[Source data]
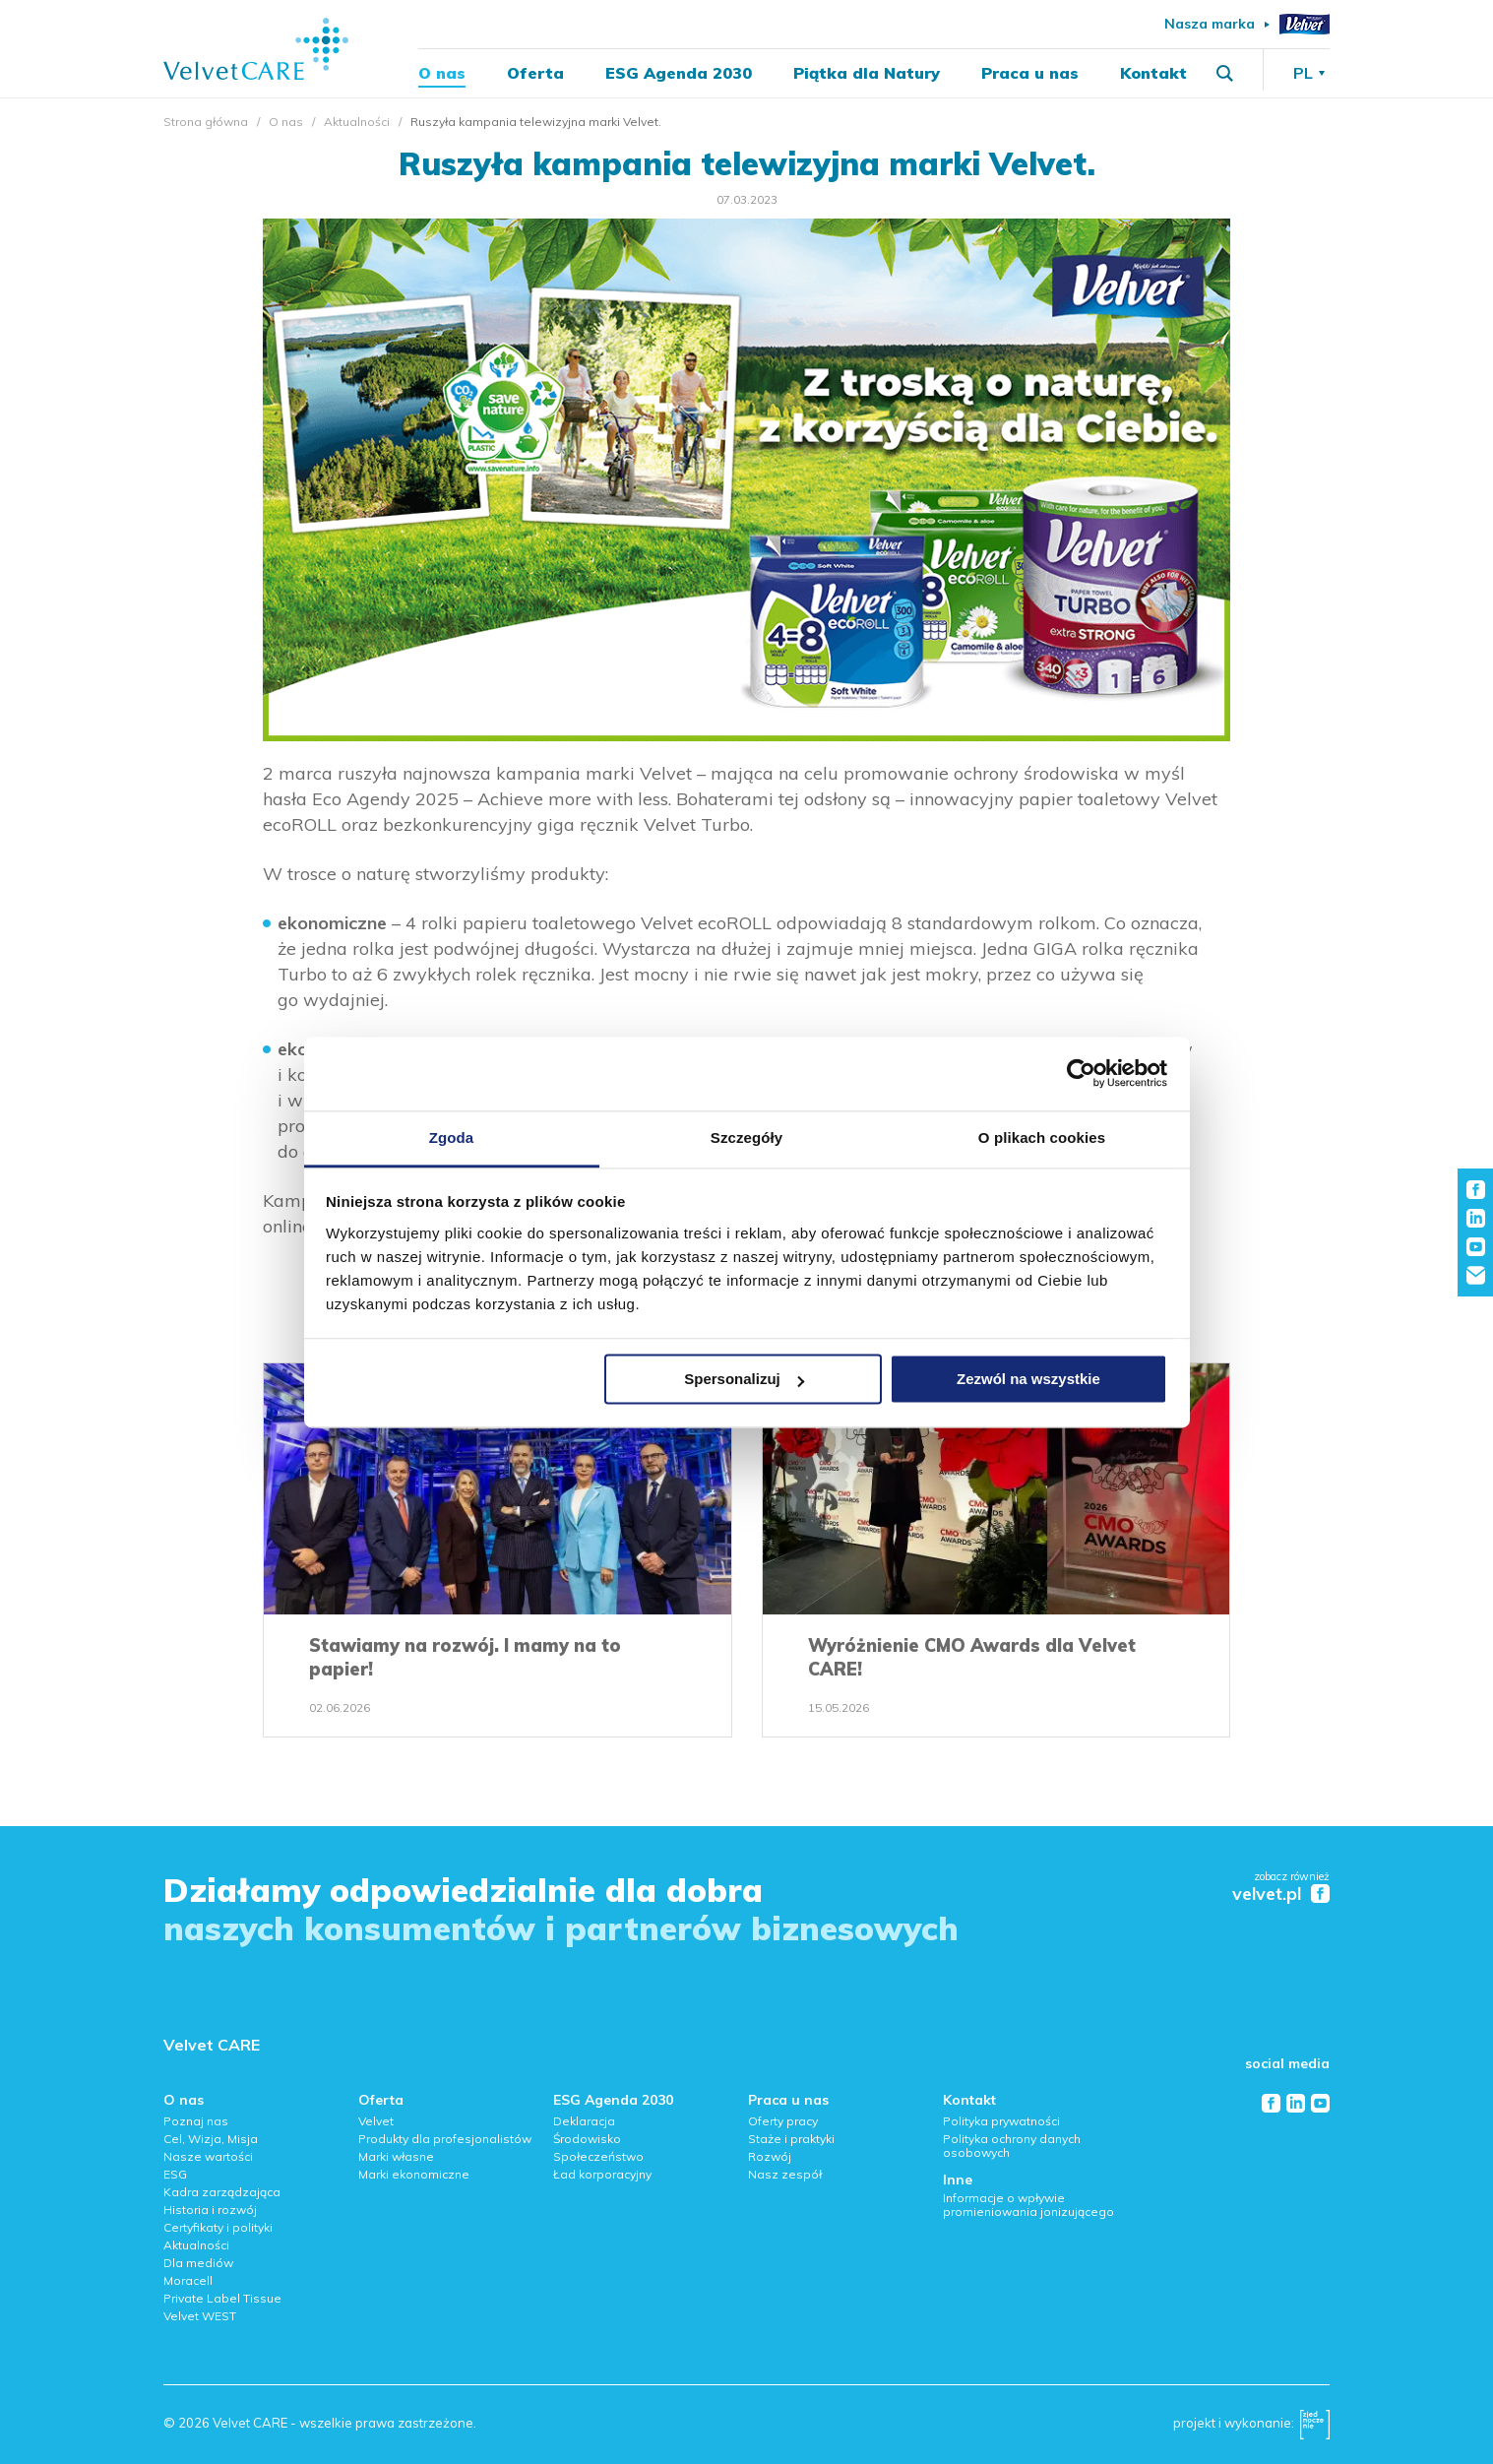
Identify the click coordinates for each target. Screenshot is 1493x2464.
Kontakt (1153, 75)
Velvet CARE (211, 2044)
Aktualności (357, 121)
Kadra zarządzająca (221, 2191)
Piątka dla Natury (866, 75)
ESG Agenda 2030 (678, 75)
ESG (175, 2174)
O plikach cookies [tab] (1041, 1137)
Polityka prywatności (1001, 2121)
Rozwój (769, 2156)
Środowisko (587, 2138)
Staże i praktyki (791, 2138)
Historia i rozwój (210, 2209)
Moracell (188, 2280)
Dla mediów (198, 2262)
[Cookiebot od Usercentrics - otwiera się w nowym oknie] (1081, 1073)
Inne (957, 2179)
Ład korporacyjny (602, 2174)
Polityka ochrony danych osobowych (1012, 2145)
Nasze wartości (208, 2156)
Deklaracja (584, 2121)
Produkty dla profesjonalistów (444, 2138)
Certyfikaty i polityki (218, 2227)
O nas (442, 75)
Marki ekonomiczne (413, 2174)
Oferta (535, 75)
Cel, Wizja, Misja (210, 2138)
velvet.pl (1266, 1894)
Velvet (376, 2121)
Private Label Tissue (222, 2298)
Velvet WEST (199, 2315)
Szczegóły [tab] (746, 1137)
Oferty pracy (783, 2121)
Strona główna (205, 121)
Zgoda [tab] (451, 1137)
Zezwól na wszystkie (1028, 1378)
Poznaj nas (195, 2121)
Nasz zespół (785, 2174)
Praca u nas (1030, 75)
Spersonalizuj (744, 1378)
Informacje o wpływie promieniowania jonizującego (1028, 2204)
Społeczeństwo (598, 2156)
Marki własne (396, 2156)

**What this task involves:** Give back exactly the lines from the one containing "Oferta (535, 75)" through the last line of the records.

**Problem solution:**
Oferta (535, 75)
Cel, Wizja, Misja (210, 2138)
velvet.pl (1266, 1894)
Velvet (376, 2121)
Private Label Tissue (222, 2298)
Velvet WEST (199, 2315)
Szczegóły [tab] (746, 1137)
Oferty pracy (783, 2121)
Strona główna (205, 121)
Zgoda [tab] (451, 1137)
Zezwól na wszystkie (1028, 1378)
Poznaj nas (195, 2121)
Nasz zespół (785, 2174)
Praca u nas (1030, 75)
Spersonalizuj (744, 1378)
Informacje o wpływie promieniowania jonizującego (1028, 2204)
Społeczeństwo (598, 2156)
Marki własne (396, 2156)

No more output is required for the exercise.